Par ailleurs, une échographie peut être pratiquée pour déceler un problème survenu au niveau des reins ou de la vessie et reste surtout optionnelle en cas de point de discorde sur les résultats cliniques et urodynamiques.

Il existe de multiples traitements adaptés d’après le type d’incontinence auquel doit faire face le patient et selon la gravité. Le recours à une thérapie médicamenteuse et la chirurgie sont les deux traitements principaux mais il émerge aussi des solutions alternatives et moins lourdes.

Traitement de l'incontinence : la pharmacologie

Les médicaments sont majoritairement employés pour soigner l’incontinence d’hyperactivité vésicale. Certaines molécules regroupées sous la terminologie de médicaments anticholinergiques sont disponibles en France pour traiter l’urgenturie (qui par voie de conséquence relaxent le détrusor). Ils bloquent les récepteurs muscariniques c’est-à-dire ceux qui contractent correctement la vessie. Il s’agit de l’oxybutinine, du chlorure de trospium, de la toltérodine, de la solifénacine et de la darifénacine qui diminuent la pression vésicale. Des effets secondaires peuvent apparaître comme la xérostomie (c’est-à-dire la sécheresse buccale), des troubles cognitifs et de la constipation. Ils marquent une avancée significative dans le domaine de la nouvelle classe thérapeutique française. Leur prescription se fait à dose progressive et est hautement surveillée par le médecin.
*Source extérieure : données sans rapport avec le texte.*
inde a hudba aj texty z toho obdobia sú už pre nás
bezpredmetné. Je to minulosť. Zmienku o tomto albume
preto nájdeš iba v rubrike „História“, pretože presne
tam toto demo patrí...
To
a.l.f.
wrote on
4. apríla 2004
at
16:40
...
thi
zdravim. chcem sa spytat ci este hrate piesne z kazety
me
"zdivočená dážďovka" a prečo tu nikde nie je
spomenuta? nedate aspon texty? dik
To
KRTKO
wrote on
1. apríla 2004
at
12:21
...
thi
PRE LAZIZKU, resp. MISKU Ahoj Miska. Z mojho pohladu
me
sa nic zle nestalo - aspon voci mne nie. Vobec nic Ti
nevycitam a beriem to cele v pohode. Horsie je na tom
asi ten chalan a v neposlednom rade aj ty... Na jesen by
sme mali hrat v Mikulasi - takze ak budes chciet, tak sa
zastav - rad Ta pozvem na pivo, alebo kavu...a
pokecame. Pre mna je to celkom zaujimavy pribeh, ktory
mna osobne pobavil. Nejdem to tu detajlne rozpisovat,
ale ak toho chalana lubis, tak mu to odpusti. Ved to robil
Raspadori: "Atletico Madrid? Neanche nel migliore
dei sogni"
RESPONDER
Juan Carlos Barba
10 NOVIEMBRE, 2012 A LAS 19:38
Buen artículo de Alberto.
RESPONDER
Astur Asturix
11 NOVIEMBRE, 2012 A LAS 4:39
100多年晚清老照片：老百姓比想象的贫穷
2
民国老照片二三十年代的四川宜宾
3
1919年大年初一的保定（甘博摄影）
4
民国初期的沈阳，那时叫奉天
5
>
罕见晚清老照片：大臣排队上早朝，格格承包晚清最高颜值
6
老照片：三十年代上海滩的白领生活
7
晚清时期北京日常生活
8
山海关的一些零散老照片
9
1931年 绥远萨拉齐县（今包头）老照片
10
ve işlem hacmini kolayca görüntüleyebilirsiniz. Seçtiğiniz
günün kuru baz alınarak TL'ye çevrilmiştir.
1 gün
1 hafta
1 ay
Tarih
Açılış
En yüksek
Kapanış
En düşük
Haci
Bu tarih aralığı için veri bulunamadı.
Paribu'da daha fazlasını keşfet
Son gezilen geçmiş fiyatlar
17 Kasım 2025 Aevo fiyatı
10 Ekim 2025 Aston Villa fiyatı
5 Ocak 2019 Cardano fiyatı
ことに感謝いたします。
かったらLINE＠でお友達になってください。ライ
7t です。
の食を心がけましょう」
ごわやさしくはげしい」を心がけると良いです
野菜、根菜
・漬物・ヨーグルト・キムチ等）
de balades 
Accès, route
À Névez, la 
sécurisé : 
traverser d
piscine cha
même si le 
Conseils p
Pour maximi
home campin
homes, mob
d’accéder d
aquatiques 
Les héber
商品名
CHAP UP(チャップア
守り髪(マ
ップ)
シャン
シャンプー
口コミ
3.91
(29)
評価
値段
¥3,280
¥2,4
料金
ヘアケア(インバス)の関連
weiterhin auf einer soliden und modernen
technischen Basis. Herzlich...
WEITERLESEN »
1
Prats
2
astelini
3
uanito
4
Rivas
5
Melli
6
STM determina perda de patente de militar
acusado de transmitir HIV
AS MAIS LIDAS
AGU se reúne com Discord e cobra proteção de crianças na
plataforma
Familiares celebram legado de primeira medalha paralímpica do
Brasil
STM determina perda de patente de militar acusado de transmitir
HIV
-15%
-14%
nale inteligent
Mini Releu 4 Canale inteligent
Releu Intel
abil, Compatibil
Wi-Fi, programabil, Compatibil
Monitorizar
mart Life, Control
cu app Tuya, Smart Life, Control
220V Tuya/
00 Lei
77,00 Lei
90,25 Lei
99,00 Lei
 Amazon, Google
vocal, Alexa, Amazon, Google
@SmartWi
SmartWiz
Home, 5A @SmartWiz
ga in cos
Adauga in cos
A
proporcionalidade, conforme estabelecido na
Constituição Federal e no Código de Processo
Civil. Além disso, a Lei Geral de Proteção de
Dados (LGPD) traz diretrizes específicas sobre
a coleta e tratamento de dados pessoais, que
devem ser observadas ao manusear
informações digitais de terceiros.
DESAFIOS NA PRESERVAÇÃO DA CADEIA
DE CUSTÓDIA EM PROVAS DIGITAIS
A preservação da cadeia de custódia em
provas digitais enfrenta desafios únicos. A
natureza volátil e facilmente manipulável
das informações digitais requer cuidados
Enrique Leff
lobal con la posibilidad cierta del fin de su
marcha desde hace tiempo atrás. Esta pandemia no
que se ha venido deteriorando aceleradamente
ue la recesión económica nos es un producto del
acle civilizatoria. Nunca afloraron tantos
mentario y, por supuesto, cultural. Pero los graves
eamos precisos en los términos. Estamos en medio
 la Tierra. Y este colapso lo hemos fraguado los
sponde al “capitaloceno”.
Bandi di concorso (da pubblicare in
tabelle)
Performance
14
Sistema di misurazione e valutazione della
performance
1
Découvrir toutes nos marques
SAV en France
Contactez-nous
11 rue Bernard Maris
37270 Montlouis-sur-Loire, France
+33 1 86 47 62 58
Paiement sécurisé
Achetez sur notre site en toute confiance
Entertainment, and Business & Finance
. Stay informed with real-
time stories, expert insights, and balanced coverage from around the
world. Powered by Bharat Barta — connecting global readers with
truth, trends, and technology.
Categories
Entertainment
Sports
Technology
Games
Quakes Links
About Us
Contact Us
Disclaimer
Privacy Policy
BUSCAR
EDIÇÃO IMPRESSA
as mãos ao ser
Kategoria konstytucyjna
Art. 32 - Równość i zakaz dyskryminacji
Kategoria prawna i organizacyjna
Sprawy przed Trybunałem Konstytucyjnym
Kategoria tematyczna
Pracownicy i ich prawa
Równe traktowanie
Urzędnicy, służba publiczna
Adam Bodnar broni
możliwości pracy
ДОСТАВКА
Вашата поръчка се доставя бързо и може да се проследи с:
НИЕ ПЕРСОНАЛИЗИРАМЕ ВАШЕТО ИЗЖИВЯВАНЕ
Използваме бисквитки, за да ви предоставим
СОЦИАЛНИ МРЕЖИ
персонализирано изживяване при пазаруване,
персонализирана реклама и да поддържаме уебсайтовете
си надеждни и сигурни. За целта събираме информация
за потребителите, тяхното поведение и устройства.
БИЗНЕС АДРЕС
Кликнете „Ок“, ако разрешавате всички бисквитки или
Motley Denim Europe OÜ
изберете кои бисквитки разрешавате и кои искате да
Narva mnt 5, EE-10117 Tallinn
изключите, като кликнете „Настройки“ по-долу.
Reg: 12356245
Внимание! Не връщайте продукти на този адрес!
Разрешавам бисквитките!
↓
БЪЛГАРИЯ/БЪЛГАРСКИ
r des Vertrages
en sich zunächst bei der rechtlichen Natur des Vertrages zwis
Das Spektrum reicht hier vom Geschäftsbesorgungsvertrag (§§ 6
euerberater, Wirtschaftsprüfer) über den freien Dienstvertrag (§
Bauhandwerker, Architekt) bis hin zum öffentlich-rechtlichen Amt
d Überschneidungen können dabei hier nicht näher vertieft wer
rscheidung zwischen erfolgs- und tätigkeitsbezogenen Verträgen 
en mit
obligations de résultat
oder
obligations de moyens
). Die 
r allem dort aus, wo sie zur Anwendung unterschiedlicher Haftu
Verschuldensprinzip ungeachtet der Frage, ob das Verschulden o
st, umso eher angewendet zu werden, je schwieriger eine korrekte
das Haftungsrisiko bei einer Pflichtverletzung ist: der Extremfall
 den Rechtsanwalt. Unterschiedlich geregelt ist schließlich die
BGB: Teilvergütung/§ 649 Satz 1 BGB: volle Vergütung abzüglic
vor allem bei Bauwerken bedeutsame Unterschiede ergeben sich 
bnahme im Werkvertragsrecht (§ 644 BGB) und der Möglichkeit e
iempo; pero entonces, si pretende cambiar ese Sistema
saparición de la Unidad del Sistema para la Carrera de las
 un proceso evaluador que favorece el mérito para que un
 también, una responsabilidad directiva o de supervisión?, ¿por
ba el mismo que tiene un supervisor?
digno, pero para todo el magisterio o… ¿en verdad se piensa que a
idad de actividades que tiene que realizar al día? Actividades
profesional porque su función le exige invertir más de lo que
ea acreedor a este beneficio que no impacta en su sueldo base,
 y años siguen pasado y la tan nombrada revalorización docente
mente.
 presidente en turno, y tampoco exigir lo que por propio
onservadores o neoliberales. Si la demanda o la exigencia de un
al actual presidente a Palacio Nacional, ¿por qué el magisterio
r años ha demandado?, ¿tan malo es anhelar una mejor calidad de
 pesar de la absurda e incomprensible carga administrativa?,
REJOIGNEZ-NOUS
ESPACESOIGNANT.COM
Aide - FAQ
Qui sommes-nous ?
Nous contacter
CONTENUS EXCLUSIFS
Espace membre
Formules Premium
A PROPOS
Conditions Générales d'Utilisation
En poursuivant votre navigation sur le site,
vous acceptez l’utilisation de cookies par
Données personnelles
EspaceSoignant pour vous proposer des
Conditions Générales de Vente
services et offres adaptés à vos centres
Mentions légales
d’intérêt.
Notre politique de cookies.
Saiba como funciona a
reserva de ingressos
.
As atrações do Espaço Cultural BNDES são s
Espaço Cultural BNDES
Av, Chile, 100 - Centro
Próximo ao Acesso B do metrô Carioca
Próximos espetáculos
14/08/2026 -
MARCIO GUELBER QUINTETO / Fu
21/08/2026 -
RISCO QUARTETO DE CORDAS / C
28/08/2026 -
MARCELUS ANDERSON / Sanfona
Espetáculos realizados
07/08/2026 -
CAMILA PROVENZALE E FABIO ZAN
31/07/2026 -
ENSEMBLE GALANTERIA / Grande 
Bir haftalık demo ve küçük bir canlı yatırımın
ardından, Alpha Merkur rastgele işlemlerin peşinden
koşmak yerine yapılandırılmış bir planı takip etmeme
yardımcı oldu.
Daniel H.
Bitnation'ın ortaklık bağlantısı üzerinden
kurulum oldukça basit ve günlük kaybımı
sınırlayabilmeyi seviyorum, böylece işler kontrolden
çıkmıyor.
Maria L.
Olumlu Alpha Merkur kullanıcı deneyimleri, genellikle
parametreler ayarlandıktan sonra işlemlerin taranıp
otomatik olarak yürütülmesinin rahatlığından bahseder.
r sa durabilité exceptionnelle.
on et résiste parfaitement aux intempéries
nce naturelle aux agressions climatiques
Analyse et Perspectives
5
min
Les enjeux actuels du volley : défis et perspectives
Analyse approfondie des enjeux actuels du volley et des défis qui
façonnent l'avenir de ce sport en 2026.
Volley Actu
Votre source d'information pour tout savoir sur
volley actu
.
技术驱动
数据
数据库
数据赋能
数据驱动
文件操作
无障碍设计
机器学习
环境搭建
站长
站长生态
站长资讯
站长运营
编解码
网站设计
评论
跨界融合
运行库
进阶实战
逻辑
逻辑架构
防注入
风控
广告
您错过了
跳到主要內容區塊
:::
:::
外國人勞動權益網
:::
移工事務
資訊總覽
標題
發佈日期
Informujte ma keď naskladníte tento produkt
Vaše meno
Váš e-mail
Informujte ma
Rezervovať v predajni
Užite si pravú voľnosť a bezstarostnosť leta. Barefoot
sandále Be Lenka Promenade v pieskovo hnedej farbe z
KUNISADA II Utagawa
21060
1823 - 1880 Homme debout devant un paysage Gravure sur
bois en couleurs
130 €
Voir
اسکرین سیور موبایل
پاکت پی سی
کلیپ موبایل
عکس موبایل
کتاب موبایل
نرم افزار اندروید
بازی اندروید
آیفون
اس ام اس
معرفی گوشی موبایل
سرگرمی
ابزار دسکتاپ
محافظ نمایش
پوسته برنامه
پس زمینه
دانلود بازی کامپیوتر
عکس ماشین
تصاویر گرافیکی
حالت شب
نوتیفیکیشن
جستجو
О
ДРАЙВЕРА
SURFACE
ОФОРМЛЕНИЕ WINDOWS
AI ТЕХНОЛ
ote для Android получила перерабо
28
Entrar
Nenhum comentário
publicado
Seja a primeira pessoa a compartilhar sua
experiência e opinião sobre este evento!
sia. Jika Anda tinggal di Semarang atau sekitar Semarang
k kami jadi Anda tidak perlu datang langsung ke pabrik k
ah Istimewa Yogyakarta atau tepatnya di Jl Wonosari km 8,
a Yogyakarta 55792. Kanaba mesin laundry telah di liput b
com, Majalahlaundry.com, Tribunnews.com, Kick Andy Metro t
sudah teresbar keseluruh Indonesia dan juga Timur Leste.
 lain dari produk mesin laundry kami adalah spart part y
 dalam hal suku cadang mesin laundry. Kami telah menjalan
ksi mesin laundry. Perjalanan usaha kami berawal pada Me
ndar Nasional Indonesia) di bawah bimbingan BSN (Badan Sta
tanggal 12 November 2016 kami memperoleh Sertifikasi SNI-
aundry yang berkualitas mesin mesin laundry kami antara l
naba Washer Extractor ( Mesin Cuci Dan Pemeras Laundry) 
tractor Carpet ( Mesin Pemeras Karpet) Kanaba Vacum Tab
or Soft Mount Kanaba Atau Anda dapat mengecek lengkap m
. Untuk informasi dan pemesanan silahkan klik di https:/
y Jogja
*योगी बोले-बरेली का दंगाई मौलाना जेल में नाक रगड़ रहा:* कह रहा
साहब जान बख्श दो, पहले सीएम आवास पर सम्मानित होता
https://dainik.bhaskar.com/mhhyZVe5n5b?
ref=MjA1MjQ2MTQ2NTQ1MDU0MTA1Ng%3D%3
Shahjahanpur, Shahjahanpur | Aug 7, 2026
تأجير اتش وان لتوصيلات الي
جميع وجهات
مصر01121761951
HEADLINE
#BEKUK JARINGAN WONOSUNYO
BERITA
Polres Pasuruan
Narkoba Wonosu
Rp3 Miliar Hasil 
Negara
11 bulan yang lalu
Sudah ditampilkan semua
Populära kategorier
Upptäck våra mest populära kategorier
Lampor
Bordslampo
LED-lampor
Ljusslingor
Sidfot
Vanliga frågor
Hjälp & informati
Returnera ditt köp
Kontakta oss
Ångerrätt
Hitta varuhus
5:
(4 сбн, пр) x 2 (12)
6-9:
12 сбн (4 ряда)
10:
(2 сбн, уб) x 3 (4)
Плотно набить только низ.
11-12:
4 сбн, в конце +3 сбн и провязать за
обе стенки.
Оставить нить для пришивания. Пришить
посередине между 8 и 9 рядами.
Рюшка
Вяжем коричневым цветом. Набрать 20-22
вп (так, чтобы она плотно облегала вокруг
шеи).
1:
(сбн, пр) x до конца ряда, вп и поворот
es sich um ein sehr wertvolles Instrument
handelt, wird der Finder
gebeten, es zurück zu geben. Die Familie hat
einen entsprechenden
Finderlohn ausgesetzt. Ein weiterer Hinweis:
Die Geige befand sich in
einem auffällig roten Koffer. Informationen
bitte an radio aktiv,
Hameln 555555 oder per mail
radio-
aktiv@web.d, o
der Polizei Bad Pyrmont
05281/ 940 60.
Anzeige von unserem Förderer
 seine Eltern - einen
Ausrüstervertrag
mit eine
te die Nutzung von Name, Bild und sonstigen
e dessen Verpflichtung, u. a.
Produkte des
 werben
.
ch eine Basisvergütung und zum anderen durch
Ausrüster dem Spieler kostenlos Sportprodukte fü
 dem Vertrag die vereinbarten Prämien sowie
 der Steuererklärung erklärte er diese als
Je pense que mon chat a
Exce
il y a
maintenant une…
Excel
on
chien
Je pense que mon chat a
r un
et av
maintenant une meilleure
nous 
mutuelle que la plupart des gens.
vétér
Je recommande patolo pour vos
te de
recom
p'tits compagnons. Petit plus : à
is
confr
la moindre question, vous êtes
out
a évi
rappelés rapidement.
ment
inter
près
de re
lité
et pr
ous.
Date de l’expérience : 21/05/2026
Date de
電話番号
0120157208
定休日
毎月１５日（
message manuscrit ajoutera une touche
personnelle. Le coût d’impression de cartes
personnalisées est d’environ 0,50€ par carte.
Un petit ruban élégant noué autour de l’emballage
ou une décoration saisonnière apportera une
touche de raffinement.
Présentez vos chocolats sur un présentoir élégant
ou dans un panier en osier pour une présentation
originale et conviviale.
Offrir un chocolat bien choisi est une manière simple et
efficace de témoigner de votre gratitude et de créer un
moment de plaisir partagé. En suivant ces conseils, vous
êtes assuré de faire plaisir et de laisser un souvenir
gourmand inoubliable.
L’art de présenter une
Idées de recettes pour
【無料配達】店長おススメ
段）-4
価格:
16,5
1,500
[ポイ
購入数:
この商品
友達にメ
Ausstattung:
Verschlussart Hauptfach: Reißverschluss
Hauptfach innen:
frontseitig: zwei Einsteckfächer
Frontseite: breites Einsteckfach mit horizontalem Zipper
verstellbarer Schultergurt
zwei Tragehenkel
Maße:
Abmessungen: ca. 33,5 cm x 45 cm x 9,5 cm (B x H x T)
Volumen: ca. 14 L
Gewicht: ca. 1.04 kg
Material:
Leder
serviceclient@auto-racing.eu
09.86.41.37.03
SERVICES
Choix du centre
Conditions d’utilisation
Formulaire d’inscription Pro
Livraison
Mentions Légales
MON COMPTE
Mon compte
Les myorelaxants peuvent s’avérer utiles dans la guérison car ils sont décontractants.

Concernant la période de ménopause, les femmes peuvent disposer d’un traitement substitutif hormonal et local à base d’œstrogènes car leur taux diminuent lors de cette phase, ce qui provoque un relâchement du plancher pelvien et favorise l’incontinence.

Ainsi, une multitude d’aide médicamenteuse ou chirurgicale accompagnée d’un peu d’exercice physique pour renforcer la tonicité des muscles ou leur maintien s’ouvre aux patients souffrant d’incontinence urinaire. La recherche avance et les progrès apportent sinon ne guérison totale du moins un soulagement inévitable.